=== Problem to work on ===
When a line in the listing below contains the word "Skript", return a copy of that line.

━━━ Provided information ━━━

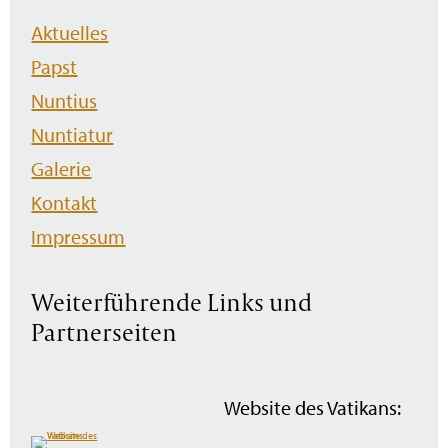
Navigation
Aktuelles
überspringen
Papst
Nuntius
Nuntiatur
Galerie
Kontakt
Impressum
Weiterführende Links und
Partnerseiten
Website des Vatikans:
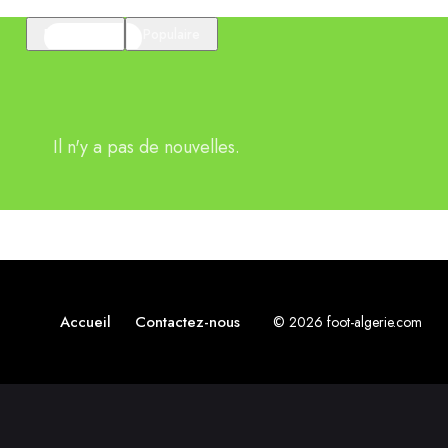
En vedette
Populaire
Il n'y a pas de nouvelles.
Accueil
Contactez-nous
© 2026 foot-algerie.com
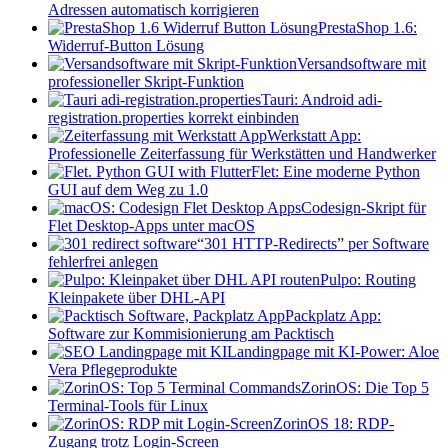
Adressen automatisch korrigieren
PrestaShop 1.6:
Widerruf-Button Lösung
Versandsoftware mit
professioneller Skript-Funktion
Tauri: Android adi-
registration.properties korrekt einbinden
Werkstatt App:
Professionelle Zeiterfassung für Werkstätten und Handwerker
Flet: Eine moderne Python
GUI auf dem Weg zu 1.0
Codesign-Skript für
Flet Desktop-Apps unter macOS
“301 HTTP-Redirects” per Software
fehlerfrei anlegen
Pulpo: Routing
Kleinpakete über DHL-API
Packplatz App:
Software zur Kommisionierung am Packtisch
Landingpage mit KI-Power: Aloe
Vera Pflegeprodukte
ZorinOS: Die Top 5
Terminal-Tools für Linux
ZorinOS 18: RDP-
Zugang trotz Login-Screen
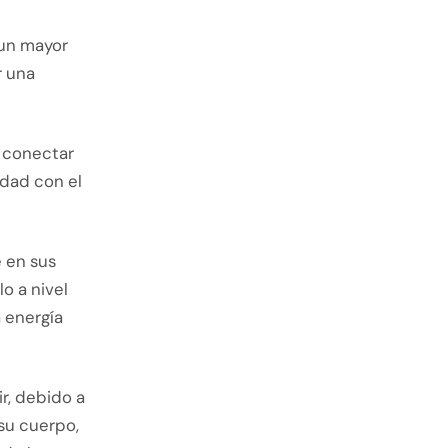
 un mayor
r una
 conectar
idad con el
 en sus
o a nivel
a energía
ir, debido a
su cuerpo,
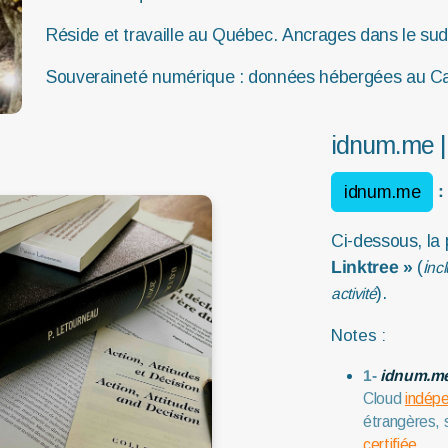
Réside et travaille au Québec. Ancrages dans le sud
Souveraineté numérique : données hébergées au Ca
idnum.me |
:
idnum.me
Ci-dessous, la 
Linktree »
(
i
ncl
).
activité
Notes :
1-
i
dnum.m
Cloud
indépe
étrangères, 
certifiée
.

━━━

=== Answer to this exercise ===
professioneller Skript-Funktion
Codesign-Skript für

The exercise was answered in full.